I will be praying for Gaines today, tomorrow and always and your family. Try and remain positive and focus on the positive things rather than the negative things. Keep the faith that God prevails over us all and he will keep Gaines safe. You've got my prayer all the way from Atlanta Georgia.
I totally understand your feelings-I had them all. Our 27 weeker was diagnosed with chronic lung disease-he came home on low flow oxygen at 36 weeks and was on it till his due date.He is now 4 and has NEVER had a lung related illness of any kind!!(knock on wood) It is amazing what those preemies can do-he'll suprise you his whole life-believe me!
If you ever have a question stop by my blog and leave a comment. I have a few pics of him up from when he was a baby in a post from last week.
Praying for his lungs!!!!
Unfortunately your road is not easy. It is so hard to remain positive every day. It is hard to be strong for your baby as things go bad or don't improve like they should.
Our Bubeaner (30 week preemie) spent 8 weeks in the NICU and did not follow "the other preemies" progress. I can't even begin to imagine the additional heartache and hardship of another baby to care for and being so far away from home.

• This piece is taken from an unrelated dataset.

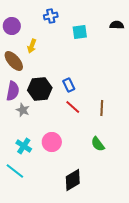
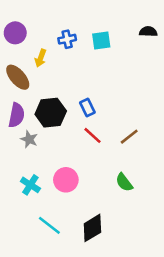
blue cross: (51, 16) -> (67, 39), moved
brown line: (102, 108) -> (129, 137), turned 49
cyan line: (15, 171) -> (49, 225), moved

I know people say to focus on the future and imagine when things will be better, but that sometimes made it harder because I would see it so, so far away. It is easier to just live in the present, in the here and now. When panic or heartache would start to set in, I would think about what I could do NOW, what was happening NOW and not add the burden of tomorrow and the unknown. Sometimes it would be as simple as just focusing on placing one foot in front of the other and focusing on sitting by his bassinet and doing our routine. You can feel His presence when you focus in the HERE and NOW.
I do hope that this may help you. I pray that you receive the strength you need and that little Gaines continues to improve. And I pray that you may all be home soon safe and sound.